■ **TASK INSTRUCTIONS**:
Take each line from the entries that holds "الحرب" and copy it out.

■ **PROVIDED DATA**:
- - - - -

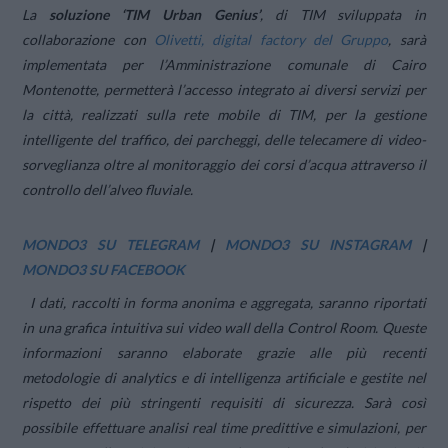
La
soluzione ‘TIM Urban Genius’
, di TIM sviluppata in
collaborazione con
Olivetti, digital factory del Gruppo
, sarà
implementata per l’Amministrazione comunale di Cairo
Montenotte, permetterà l’accesso integrato ai diversi servizi per
la città, realizzati sulla rete mobile di TIM, per la gestione
intelligente del traffico, dei parcheggi, delle telecamere di video-
sorveglianza oltre al monitoraggio dei corsi d’acqua attraverso il
controllo dell’alveo fluviale.
MONDO3 SU TELEGRAM
|
MONDO3 SU INSTAGRAM
|
MONDO3 SU FACEBOOK
I dati, raccolti in forma anonima e aggregata, saranno riportati
in una grafica intuitiva sui video wall della Control Room. Queste
informazioni saranno elaborate grazie alle più recenti
metodologie di analytics e di intelligenza artificiale e gestite nel
rispetto dei più stringenti requisiti di sicurezza. Sarà così
possibile effettuare analisi real time predittive e simulazioni, per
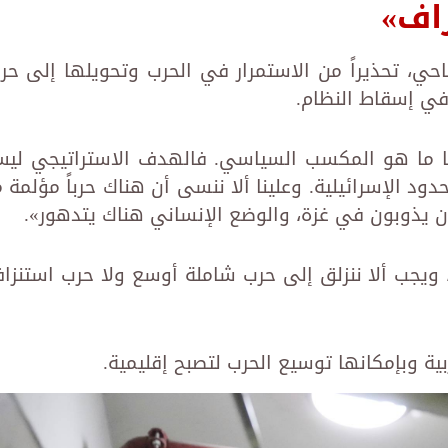
اف»
ي، تحذيراً من الاستمرار في الحرب وتحويلها إلى حر
في إسقاط النظام.
ا ما هو المكسب السياسي. فالهدف الاستراتيجي لي
د الإسرائيلية. وعلينا ألا ننسى أن هناك حرباً مؤلمة م
يذوبون في غزة، والوضع الإنساني هناك يتدهور».
، ويجب ألا ننزلق إلى حرب شاملة أوسع ولا حرب استنزا
بية وبإمكانها توسيع الحرب لتصبح إقليمية.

- - - - -

■ **RESPONSE TO THIS TASK**:
ي، تحذيراً من الاستمرار في الحرب وتحويلها إلى حر
بية وبإمكانها توسيع الحرب لتصبح إقليمية.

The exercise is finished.